> [ABOUT THIS EXERCISE]
Counting every line in the records below that holds "webinar", give the total and add nothing.
━━━━━ DATA SECTION
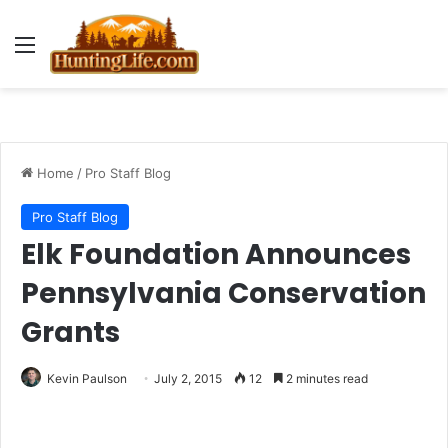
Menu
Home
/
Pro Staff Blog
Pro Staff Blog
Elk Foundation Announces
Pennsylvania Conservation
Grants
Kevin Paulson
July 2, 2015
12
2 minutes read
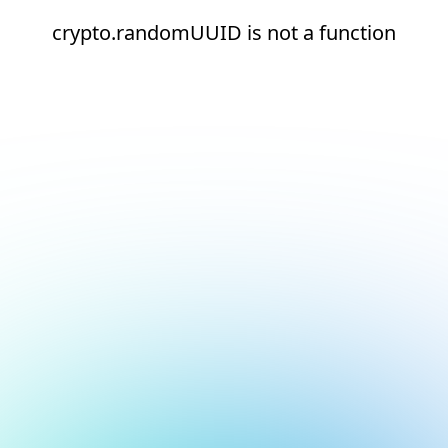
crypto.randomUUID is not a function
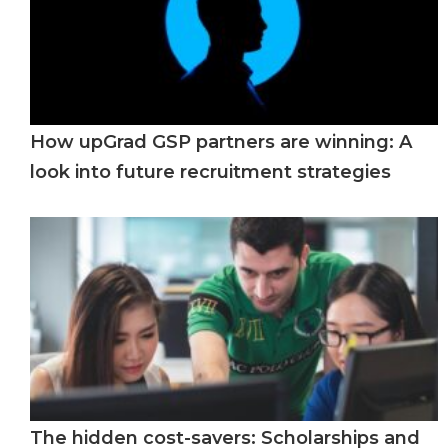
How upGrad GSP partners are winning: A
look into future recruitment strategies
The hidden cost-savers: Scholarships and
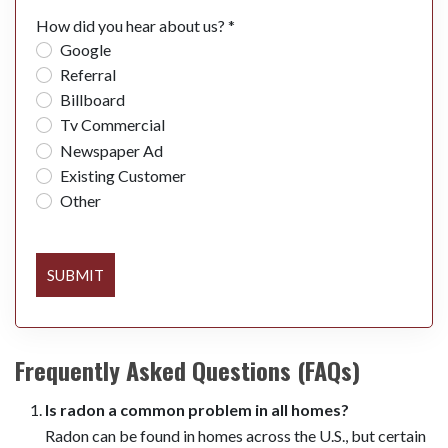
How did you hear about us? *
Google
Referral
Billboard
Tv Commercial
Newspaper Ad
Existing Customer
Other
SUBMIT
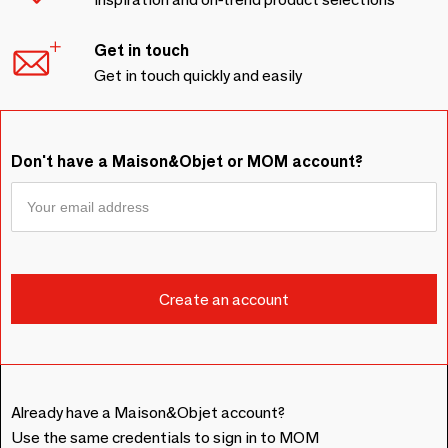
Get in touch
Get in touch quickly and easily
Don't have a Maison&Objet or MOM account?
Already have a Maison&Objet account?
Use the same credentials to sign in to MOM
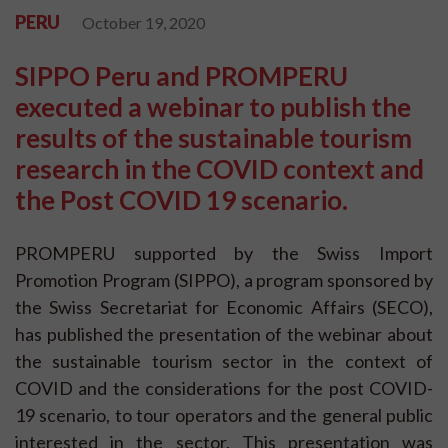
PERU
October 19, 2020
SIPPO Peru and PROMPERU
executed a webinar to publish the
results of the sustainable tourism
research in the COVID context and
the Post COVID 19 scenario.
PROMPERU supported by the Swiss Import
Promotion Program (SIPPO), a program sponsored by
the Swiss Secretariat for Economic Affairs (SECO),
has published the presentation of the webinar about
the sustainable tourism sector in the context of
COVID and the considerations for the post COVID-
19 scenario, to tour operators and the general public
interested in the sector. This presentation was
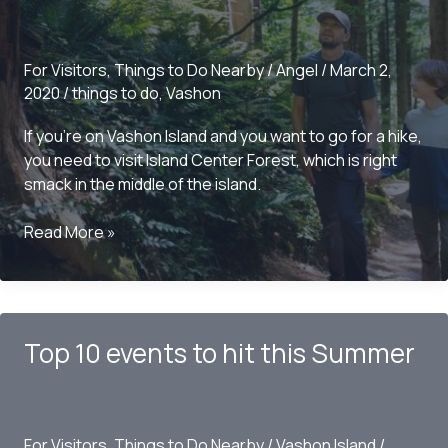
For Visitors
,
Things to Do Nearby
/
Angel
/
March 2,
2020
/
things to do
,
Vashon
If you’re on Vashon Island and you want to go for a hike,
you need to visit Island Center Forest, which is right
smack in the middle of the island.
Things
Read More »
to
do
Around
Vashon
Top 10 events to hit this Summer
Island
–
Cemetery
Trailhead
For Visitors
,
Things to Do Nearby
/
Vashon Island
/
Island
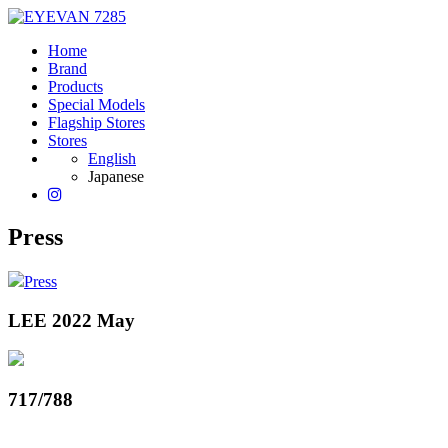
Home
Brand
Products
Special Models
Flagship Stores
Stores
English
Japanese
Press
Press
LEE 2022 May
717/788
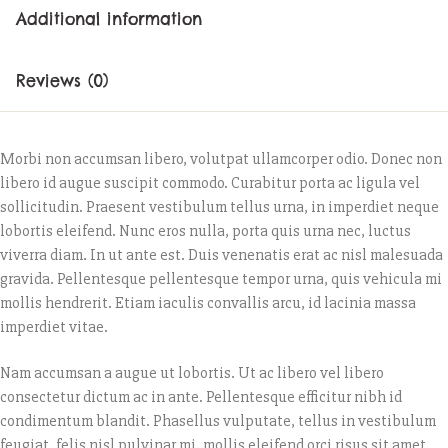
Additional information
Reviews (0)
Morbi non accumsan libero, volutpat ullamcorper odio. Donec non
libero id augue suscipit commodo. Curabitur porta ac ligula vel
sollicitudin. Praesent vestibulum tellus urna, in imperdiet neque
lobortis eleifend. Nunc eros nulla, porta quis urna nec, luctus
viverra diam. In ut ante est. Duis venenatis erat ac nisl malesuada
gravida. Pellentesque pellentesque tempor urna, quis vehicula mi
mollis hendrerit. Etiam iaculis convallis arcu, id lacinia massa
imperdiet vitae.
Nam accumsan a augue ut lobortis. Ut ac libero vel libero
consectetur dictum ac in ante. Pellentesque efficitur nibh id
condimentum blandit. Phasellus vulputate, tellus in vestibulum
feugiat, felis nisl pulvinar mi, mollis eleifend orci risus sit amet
━━━━━━━━━━
> [OUTPUT OF THE EXERCISE]
2